HOW TO COMPLETE THIS TASK:
Pictures in the records are to be excluded from an otherwise exact copy.

**** DATA LISTING ****

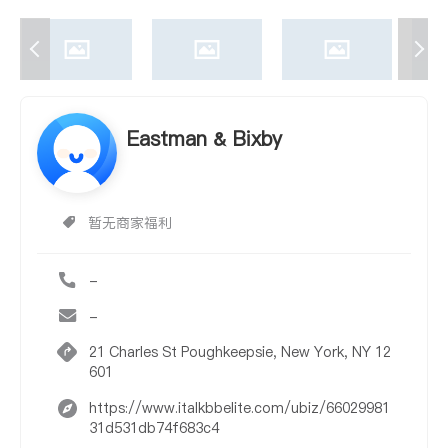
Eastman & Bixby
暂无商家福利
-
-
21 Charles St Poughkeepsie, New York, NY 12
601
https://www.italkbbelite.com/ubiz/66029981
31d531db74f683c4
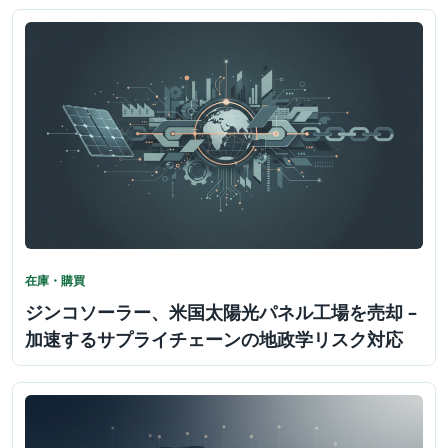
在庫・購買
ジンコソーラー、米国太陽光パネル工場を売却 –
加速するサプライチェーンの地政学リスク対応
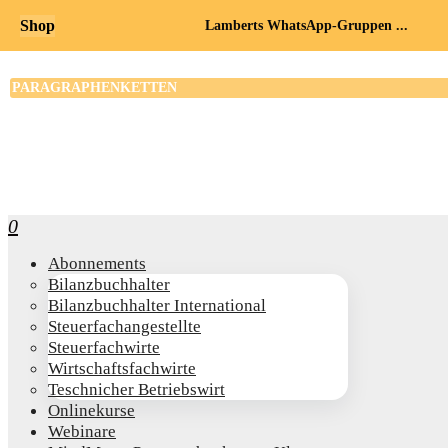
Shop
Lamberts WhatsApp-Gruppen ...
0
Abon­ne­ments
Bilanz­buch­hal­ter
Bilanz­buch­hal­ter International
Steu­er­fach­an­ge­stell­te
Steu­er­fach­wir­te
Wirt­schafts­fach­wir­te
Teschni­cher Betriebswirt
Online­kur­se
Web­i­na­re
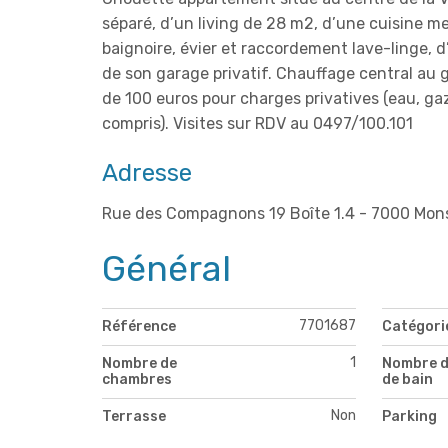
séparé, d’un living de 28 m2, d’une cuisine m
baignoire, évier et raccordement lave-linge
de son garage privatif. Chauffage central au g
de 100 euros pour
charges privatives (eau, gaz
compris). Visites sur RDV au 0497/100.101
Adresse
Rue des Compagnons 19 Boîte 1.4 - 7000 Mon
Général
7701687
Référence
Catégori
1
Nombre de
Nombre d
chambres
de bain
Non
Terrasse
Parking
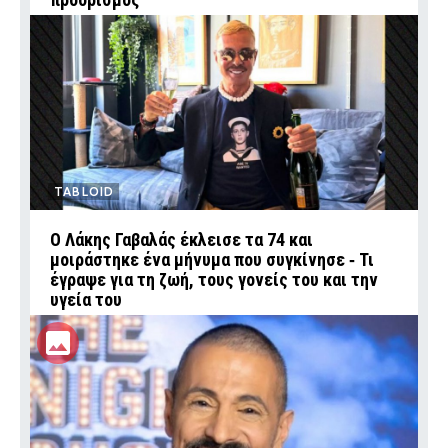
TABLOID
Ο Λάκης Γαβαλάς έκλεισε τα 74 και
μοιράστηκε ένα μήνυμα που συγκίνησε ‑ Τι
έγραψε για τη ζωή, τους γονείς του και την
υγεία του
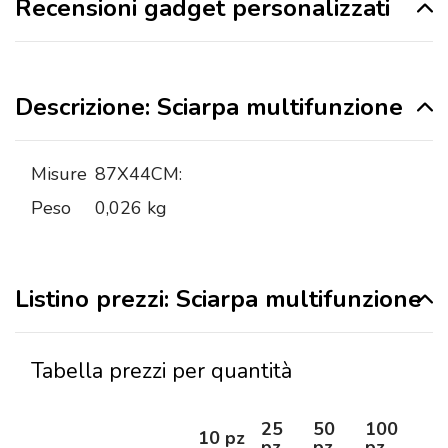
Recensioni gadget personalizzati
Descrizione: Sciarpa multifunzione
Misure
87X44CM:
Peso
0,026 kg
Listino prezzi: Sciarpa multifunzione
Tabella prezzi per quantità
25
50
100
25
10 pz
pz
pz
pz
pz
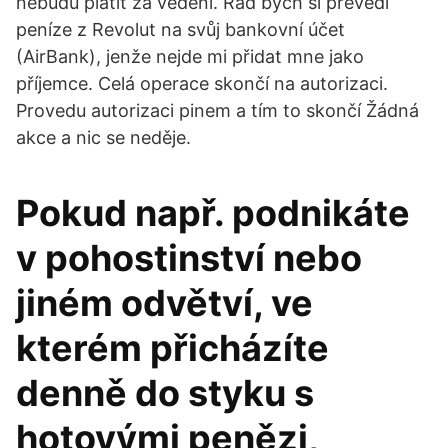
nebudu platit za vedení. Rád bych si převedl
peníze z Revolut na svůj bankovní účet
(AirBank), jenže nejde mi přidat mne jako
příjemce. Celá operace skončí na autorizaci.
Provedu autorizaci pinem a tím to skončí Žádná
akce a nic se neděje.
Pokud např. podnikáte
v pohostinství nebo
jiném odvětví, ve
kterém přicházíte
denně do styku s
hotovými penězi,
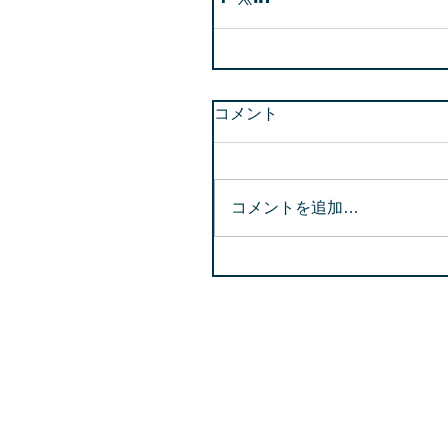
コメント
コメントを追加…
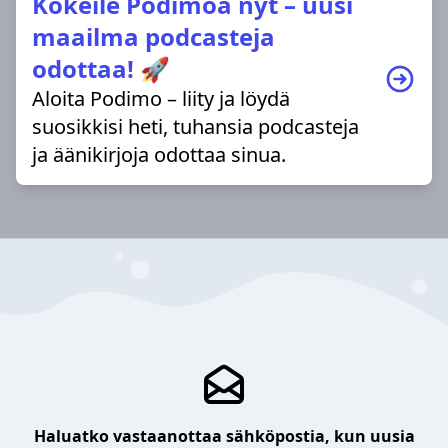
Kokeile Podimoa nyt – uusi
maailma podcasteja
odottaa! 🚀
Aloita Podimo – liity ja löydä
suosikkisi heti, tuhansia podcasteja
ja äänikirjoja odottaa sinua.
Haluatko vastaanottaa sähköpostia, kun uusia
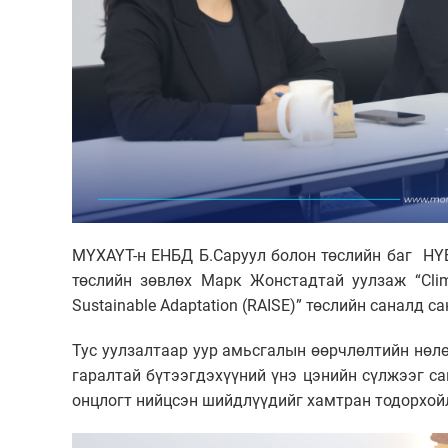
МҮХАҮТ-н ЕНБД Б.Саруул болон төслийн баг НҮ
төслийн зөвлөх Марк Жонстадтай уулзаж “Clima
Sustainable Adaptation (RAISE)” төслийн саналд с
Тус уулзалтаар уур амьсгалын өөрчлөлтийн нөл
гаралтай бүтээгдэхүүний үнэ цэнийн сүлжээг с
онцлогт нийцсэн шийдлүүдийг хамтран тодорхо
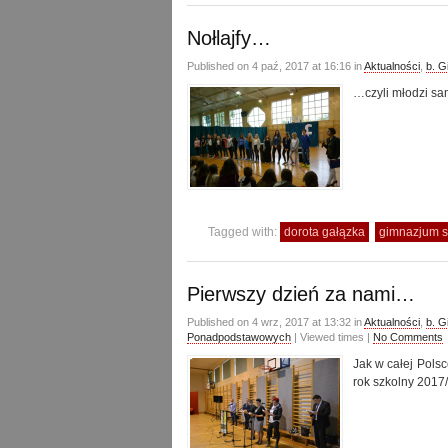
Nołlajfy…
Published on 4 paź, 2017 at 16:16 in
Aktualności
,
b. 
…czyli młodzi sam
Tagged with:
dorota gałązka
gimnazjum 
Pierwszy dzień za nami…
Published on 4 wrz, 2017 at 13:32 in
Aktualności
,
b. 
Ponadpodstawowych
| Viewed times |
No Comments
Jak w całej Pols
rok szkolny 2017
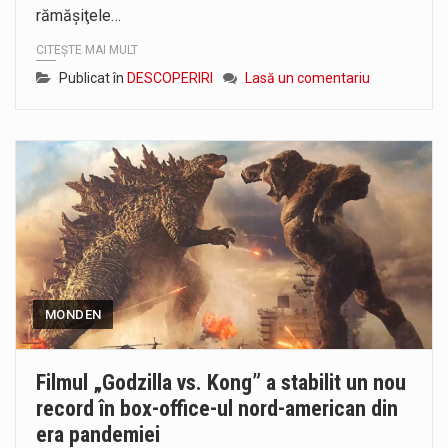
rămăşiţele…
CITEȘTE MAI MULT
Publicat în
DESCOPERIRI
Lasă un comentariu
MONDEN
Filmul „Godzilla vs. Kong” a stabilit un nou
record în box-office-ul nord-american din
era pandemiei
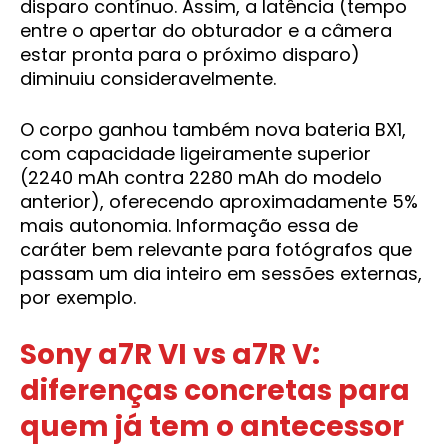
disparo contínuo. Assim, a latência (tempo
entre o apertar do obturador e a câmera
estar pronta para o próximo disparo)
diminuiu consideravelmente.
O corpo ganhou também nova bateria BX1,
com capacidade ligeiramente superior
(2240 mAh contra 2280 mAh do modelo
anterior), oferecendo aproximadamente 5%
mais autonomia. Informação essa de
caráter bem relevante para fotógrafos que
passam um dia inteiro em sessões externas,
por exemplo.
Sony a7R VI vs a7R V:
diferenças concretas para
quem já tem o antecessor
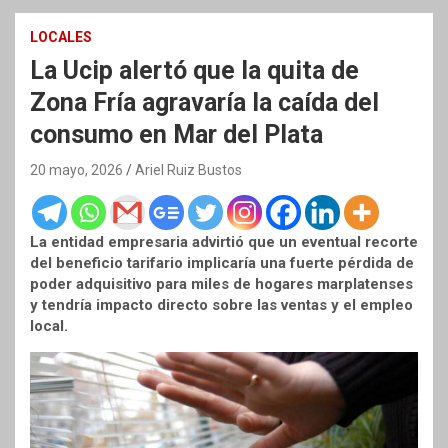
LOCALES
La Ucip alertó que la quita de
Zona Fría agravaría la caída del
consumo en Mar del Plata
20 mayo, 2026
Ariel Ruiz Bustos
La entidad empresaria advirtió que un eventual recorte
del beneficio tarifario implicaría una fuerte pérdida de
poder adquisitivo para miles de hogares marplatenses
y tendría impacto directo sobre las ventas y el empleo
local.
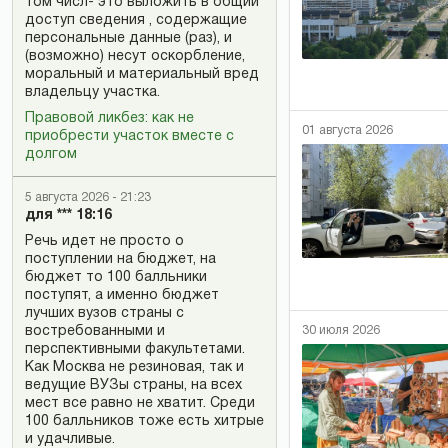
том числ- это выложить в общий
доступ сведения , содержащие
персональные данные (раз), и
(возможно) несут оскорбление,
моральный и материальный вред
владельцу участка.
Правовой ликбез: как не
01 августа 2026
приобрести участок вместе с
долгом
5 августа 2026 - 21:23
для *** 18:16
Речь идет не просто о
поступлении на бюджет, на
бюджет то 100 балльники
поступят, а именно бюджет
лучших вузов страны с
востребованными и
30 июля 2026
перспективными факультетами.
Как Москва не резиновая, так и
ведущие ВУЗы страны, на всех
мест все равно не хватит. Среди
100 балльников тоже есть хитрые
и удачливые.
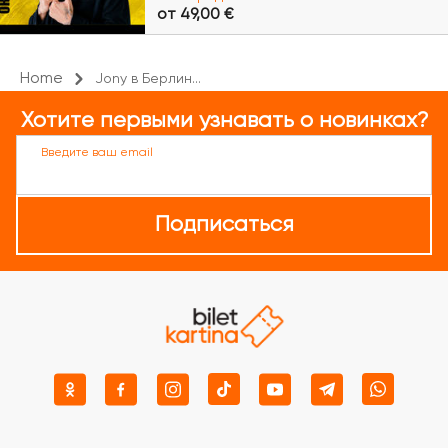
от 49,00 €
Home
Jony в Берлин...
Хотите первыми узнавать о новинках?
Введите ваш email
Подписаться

****

YOUR RESPONSE:
Eastman & Bixby
暂无商家福利
-
-
21 Charles St Poughkeepsie, New York, NY 12
601
https://www.italkbbelite.com/ubiz/66029981
31d531db74f683c4
在庫・購買
ジンコソーラー、米国太陽光パネル工場を売却 –
加速するサプライチェーンの地政学リスク対応
Shop
Lamberts WhatsApp-Gruppen ...
0
Abon­ne­ments
Bilanz­buch­hal­ter
Bilanz­buch­hal­ter International
Steu­er­fach­an­ge­stell­te
Steu­er­fach­wir­te
Wirt­schafts­fach­wir­te
Teschni­cher Betriebswirt
Online­kur­se
Web­i­na­re
séparé, d’un living de 28 m2, d’une cuisine m
baignoire, évier et raccordement lave-linge
de son garage privatif. Chauffage central au g
de 100 euros pour
charges privatives (eau, gaz
compris). Visites sur RDV au 0497/100.101
Adresse
Rue des Compagnons 19 Boîte 1.4 - 7000 Mon
Général
7701687
Référence
Catégori
1
Nombre de
Nombre d
chambres
de bain
Non
Terrasse
Parking
TABLOID
Ο Λάκης Γαβαλάς έκλεισε τα 74 και
μοιράστηκε ένα μήνυμα που συγκίνησε ‑ Τι
έγραψε για τη ζωή, τους γονείς του και την
υγεία του
Recensioni gadget personalizzati
Descrizione: Sciarpa multifunzione
Misure
87X44CM:
Peso
0,026 kg
Listino prezzi: Sciarpa multifunzione
Tabella prezzi per quantità
25
50
100
25
10 pz
pz
pz
pz
pz
nebudu platit za vedení. Rád bych si převedl
peníze z Revolut na svůj bankovní účet
(AirBank), jenže nejde mi přidat mne jako
příjemce. Celá operace skončí na autorizaci.
Provedu autorizaci pinem a tím to skončí Žádná
akce a nic se neděje.
Pokud např. podnikáte
v pohostinství nebo
jiném odvětví, ve
kterém přicházíte
denně do styku s
hotovými penězi,
コメント
コメントを追加…
Kokeile Podimoa nyt – uusi
maailma podcasteja
odottaa! 🚀
Aloita Podimo – liity ja löydä
suosikkisi heti, tuhansia podcasteja
ja äänikirjoja odottaa sinua.
Haluatko vastaanottaa sähköpostia, kun uusia
МҮХАҮТ-н ЕНБД Б.Саруул болон төслийн баг НҮ
төслийн зөвлөх Марк Жонстадтай уулзаж “Clima
Sustainable Adaptation (RAISE)” төслийн саналд с
Тус уулзалтаар уур амьсгалын өөрчлөлтийн нөл
гаралтай бүтээгдэхүүний үнэ цэнийн сүлжээг с
онцлогт нийцсэн шийдлүүдийг хамтран тодорхо
Nołlajfy…
Published on 4 paź, 2017 at 16:16 in
Aktualności
,
b. 
…czyli młodzi sam
Tagged with:
dorota gałązka
gimnazjum 
Pierwszy dzień za nami…
Published on 4 wrz, 2017 at 13:32 in
Aktualności
,
b. 
Ponadpodstawowych
| Viewed times |
No Comments
Jak w całej Pols
rok szkolny 2017
rămăşiţele…
CITEȘTE MAI MULT
Publicat în
DESCOPERIRI
Lasă un comentariu
MONDEN
Filmul „Godzilla vs. Kong” a stabilit un nou
record în box-office-ul nord-american din
era pandemiei
disparo contínuo. Assim, a latência (tempo
entre o apertar do obturador e a câmera
estar pronta para o próximo disparo)
diminuiu consideravelmente.
O corpo ganhou também nova bateria BX1,
com capacidade ligeiramente superior
(2240 mAh contra 2280 mAh do modelo
anterior), oferecendo aproximadamente 5%
mais autonomia. Informação essa de
caráter bem relevante para fotógrafos que
passam um dia inteiro em sessões externas,
por exemplo.
Sony a7R VI vs a7R V:
diferenças concretas para
quem já tem o antecessor
LOCALES
La Ucip alertó que la quita de
Zona Fría agravaría la caída del
consumo en Mar del Plata
20 mayo, 2026
Ariel Ruiz Bustos
La entidad empresaria advirtió que un eventual recorte
del beneficio tarifario implicaría una fuerte pérdida de
poder adquisitivo para miles de hogares marplatenses
y tendría impacto directo sobre las ventas y el empleo
local.
том числ- это выложить в общий
доступ сведения , содержащие
персональные данные (раз), и
(возможно) несут оскорбление,
моральный и материальный вред
владельцу участка.
Правовой ликбез: как не
01 августа 2026
приобрести участок вместе с
долгом
5 августа 2026 - 21:23
для *** 18:16
Речь идет не просто о
поступлении на бюджет, на
бюджет то 100 балльники
поступят, а именно бюджет
лучших вузов страны с
востребованными и
30 июля 2026
перспективными факультетами.
Как Москва не резиновая, так и
ведущие ВУЗы страны, на всех
мест все равно не хватит. Среди
100 балльников тоже есть хитрые
и удачливые.
от 49,00 €
Home
Jony в Берлин...
Хотите первыми узнавать о новинках?
Введите ваш email
Подписаться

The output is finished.